La prohibición de las redes sociales a los menores de 16 años en Australia genera debate entre los adolescentes de todo el mundo.
La mexicana Aranza Gómez, de 11 años, tiene desde hace un año un teléfono con el que puede acceder a las redes sociales.
“Sin él, honestamente, estaría triste. Realmente no sabría qué hacer”, relató.
Santiago Ramírez Rojas, de 16 años, está sentado en un banco de la colonia Tabacalera, en la capital mexicana, mirando en su teléfono noticias sobre Argentina y las fechas de la gira de un músico.
“Hoy en día, las redes sociales son muy importantes para expresarse, sin importar la edad”, afirma.
No obstante, advierte de que “muchos secuestros empiezan en línea y que los niños más pequeños, de 10 a 12 años, son mucho más vulnerables”.

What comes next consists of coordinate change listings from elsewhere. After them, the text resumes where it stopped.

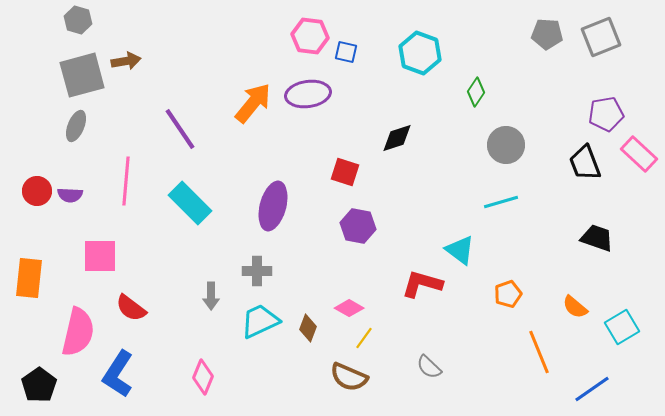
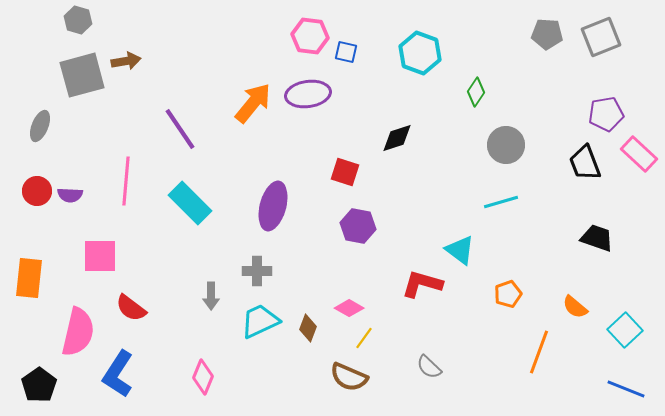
gray ellipse at (76, 126): moved 36 px left
cyan square at (622, 327): moved 3 px right, 3 px down; rotated 12 degrees counterclockwise
orange line at (539, 352): rotated 42 degrees clockwise
blue line at (592, 389): moved 34 px right; rotated 57 degrees clockwise
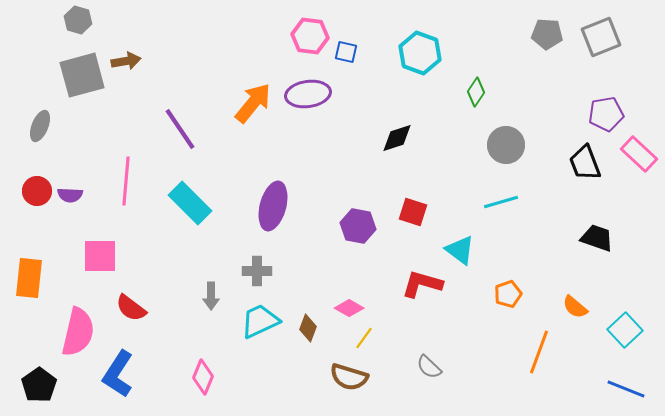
red square at (345, 172): moved 68 px right, 40 px down
brown semicircle at (349, 377): rotated 6 degrees counterclockwise
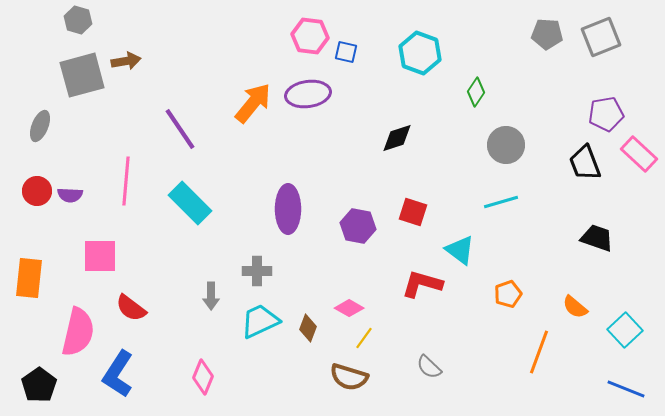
purple ellipse at (273, 206): moved 15 px right, 3 px down; rotated 15 degrees counterclockwise
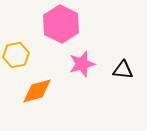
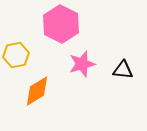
orange diamond: rotated 16 degrees counterclockwise
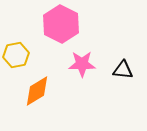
pink star: rotated 16 degrees clockwise
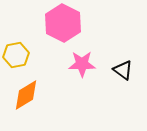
pink hexagon: moved 2 px right, 1 px up
black triangle: rotated 30 degrees clockwise
orange diamond: moved 11 px left, 4 px down
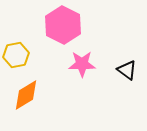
pink hexagon: moved 2 px down
black triangle: moved 4 px right
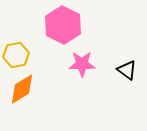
orange diamond: moved 4 px left, 6 px up
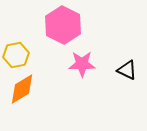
black triangle: rotated 10 degrees counterclockwise
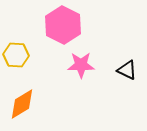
yellow hexagon: rotated 15 degrees clockwise
pink star: moved 1 px left, 1 px down
orange diamond: moved 15 px down
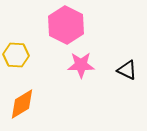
pink hexagon: moved 3 px right
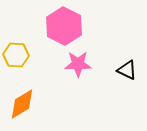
pink hexagon: moved 2 px left, 1 px down
pink star: moved 3 px left, 1 px up
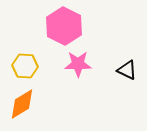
yellow hexagon: moved 9 px right, 11 px down
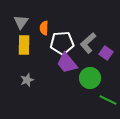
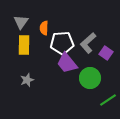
green line: rotated 60 degrees counterclockwise
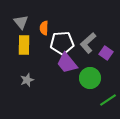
gray triangle: rotated 14 degrees counterclockwise
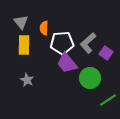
gray star: rotated 24 degrees counterclockwise
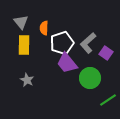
white pentagon: rotated 15 degrees counterclockwise
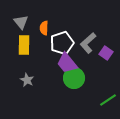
green circle: moved 16 px left
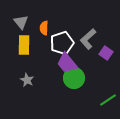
gray L-shape: moved 4 px up
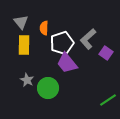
green circle: moved 26 px left, 10 px down
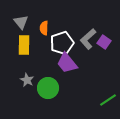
purple square: moved 2 px left, 11 px up
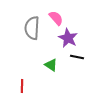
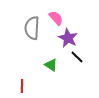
black line: rotated 32 degrees clockwise
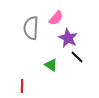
pink semicircle: rotated 84 degrees clockwise
gray semicircle: moved 1 px left
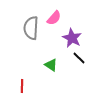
pink semicircle: moved 2 px left
purple star: moved 4 px right
black line: moved 2 px right, 1 px down
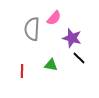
gray semicircle: moved 1 px right, 1 px down
purple star: rotated 12 degrees counterclockwise
green triangle: rotated 24 degrees counterclockwise
red line: moved 15 px up
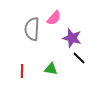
green triangle: moved 4 px down
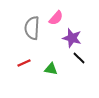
pink semicircle: moved 2 px right
gray semicircle: moved 1 px up
red line: moved 2 px right, 8 px up; rotated 64 degrees clockwise
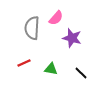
black line: moved 2 px right, 15 px down
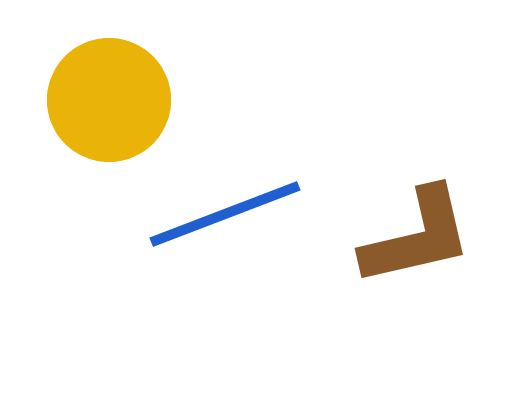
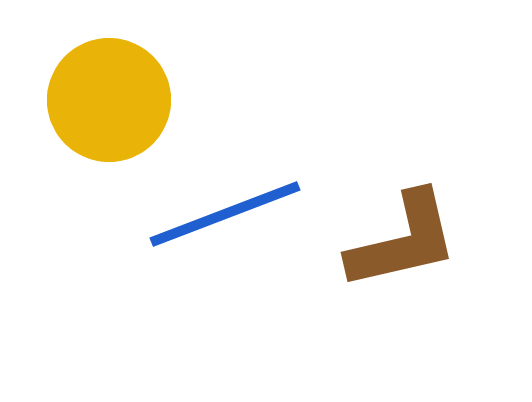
brown L-shape: moved 14 px left, 4 px down
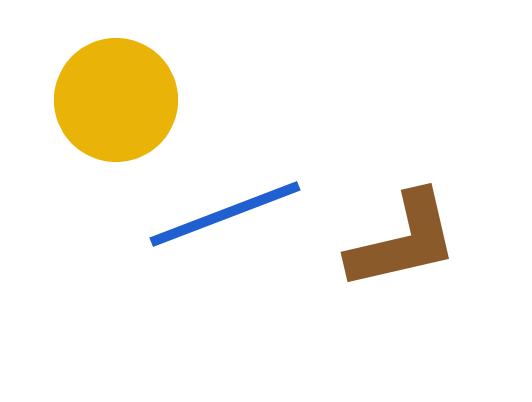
yellow circle: moved 7 px right
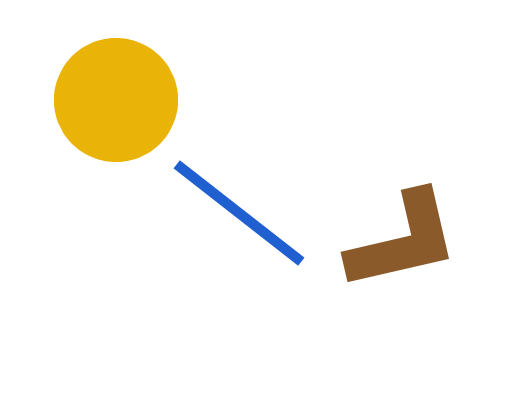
blue line: moved 14 px right, 1 px up; rotated 59 degrees clockwise
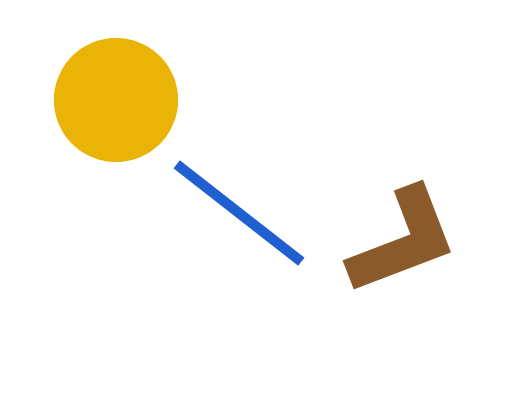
brown L-shape: rotated 8 degrees counterclockwise
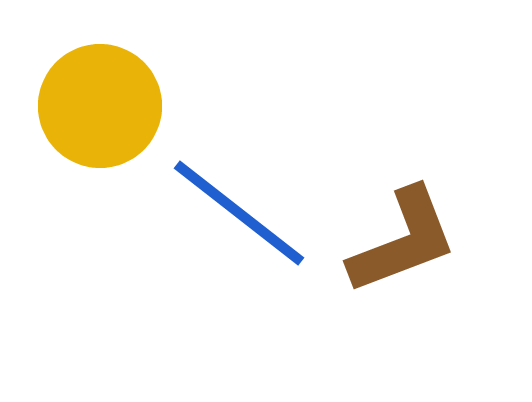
yellow circle: moved 16 px left, 6 px down
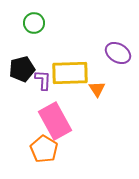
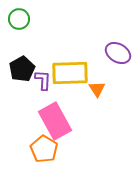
green circle: moved 15 px left, 4 px up
black pentagon: rotated 15 degrees counterclockwise
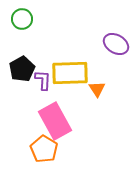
green circle: moved 3 px right
purple ellipse: moved 2 px left, 9 px up
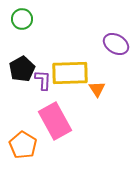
orange pentagon: moved 21 px left, 4 px up
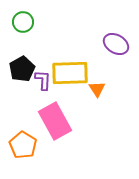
green circle: moved 1 px right, 3 px down
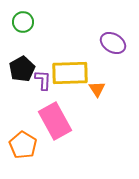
purple ellipse: moved 3 px left, 1 px up
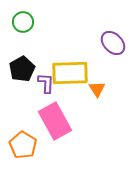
purple ellipse: rotated 15 degrees clockwise
purple L-shape: moved 3 px right, 3 px down
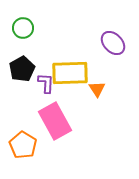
green circle: moved 6 px down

Australia se convirtió esta semana en el primero del mundo en prohibir a los niños y adolescentes el acceso a aplicaciones y sitios web populares, entre ellos Facebook, YouTube, Instagram y X.
De violar esta nueva legislación, las empresas tecnológicas se harán acreedoras a multas equivalentes a 33 millones de dólares estadunidenses.
No obstante, esta normativa ha generado reacciones entre, justamente, los menores de edad.